I was already at the moment where they would hear my side. I explained everything to our adviser while my classmates were there, maybe listening also to my sentiments. But I promised myself not to cry while telling everything inside of me. What's wrong in demanding for myself for a new environment, anyway?

"Alesha?" Someone called me behind while I was quickly walking away from our room. Gosh, my tears were about to fall but good thing I was already outside, heading at the school gate for my way out.

"Alesha, wait." The second time I hear that from someone, I realized it's his voice I should not suppose to hear at this moment. He would worsen my mood right now if ever I would turn to him. So I walked still and ignored him in any way I could.

"Hey, Alesha. Wait!"

He abruptly grabbed my hand and so I resisted from his grip right away, but he was so naughty that he let me face in front of him by forcing my arm.

"Can we talk Ale---?"

"THERE'S NOTHING WE SHOULD TALK ABOUT, OKAY?!" Right away, I shouted at him while my eyes became widened. "LET GO OF ME! I SAID LET GO OF ME! CAN'T YOU HEAR ME?!"

"But we can talk about it. I'm so sorry for what happened. I was just then carried away by my emotions."

"WHATEVER EXPLANATION YOU SAID, I DON'T CARE ANYMORE HANKY! I DON'T CARE ANYMORE!" I shouted more, this time louder. The rooms nearby which classes were going on were stopped for a while and students came outside of their rooms to figure out the shouts they heard from. "I'M ALREADY TIRED! YOU KNOW, I'M TIRED ALREADY OF UNDERSTANDING YOU. I'M ALREADY TIRED OF DEALING WITH YOUR LOVE FOR ME IF IT'S STILL TRUE, IF STILL THERE IS."

"I'm sorry."

"SORRY FOR WHAT?! THAT'S JUST A SINGLE WORD THAT ANYONE CAN SAY EVEN WITHOUT A FAULT!"

"I'm sorry for hurting you."

"DO YOU THINK YOUR SORRY CAN TAKE AWAY ALL THE PAINS INSIDE OF ME?! DO YOU THINK IT CAN CHANGE EVERYTHING AND TURNED EVERYTHING LIKE BEFORE?!"

"What do you want me to do this time?"

"YOU CHOSE TO HURT ME, HANKY. YOU RUINED EVERYTHING FROM ME," with emphasis I said those words with full of my emotions I wanted him to feel too. "YOU CAN'T MAKE EVERYTHING FINE WHATEVER YOU WOULD PLAN TO DO. THE ONLY THING YOU CAN HELP ME FOR NOW IS TO LET ME GO."

Gosh, my heart is aching now. It's my fault why I remembered back all those, anyway.

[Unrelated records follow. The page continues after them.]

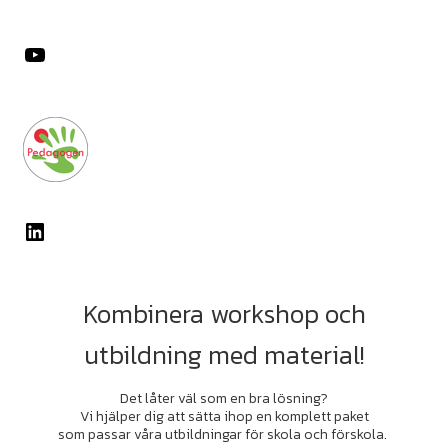
YouTube
LinkedIn
Kombinera workshop och
utbildning med material!
Det låter väl som en bra lösning?
Vi hjälper dig att sätta ihop en komplett paket
som passar våra utbildningar för skola och förskola.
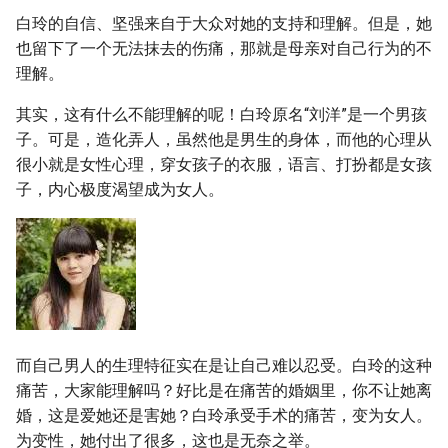
白玲的自信、坚强来自于大众对她的支持和理解。但是，她
也留下了一个无法抹去的伤痛，那就是母亲对自己行为的不
理解。
其实，这有什么不能理解的呢！白玲原名“刘洋”是一个男孩
子。可是，造化弄人，虽然他是男生的身体，而他的心理从
很小就是女性心理，穿女孩子的衣服，语言、打扮都是女孩
子，内心极度渴望成为女人。
而自己男人的生理特征实在是让自己难以忍受。白玲的这种
痛苦，大家能理解吗？好比是在痛苦的婚姻里，你不让她离
婚，这是爱她还是害她？白玲承受手术的痛苦，变为女人。
为变性，她付出了很多，这也是无奈之举。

While still remembering everything that happened to me in my later year in St. Jude, I am so much in pain now that I can't bear to handle. I was crying and crying on my bed. It's so late at night and the silence reigns all over this place, so I find a hard time to cry silently. No, it won't help. I really have to cry hard to let my emotions out. My cries that has much regrets, I didn't know if am right then to flashback all of my painful memories that often haunt me up until now.

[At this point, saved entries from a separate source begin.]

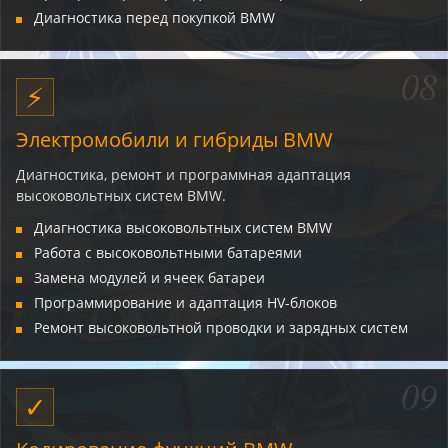
Диагностика перед покупкой BMW
08
⚡
Электромобили и гибриды BMW
Диагностика, ремонт и программная адаптация
высоковольтных систем BMW.
Диагностика высоковольтных систем BMW
Работа с высоковольтными батареями
Замена модулей и ячеек батареи
Программирование и адаптация HV-блоков
Ремонт высоковольтной проводки и зарядных систем
09
✓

I am really hurt. A kind of hurt that any moment from now, I might explode. I'm already catching my breath while my tears were still rolling on my cheeks. I am very much wasted. So much in despair. I really wanted to take away the pain inside of me that seemed to be burden but I can't because that's the way how my heart feels right now.

"Hey, are you okay there?"

Oh no, it's my boardmate outside of my room.

"Y-yeah. Sorry for disturbing you. I'm just carried away of this tragic movie," I managed to say even if my nose is already clogged due to over crying. I hope he won't catch me lying so I play on my laptop of a sad song right away while searching on the folder of the list of movies.

"Ok. Good night."

I sigh while still sobbing silently.

Seriously, can I really have a good night right now before I fall asleep?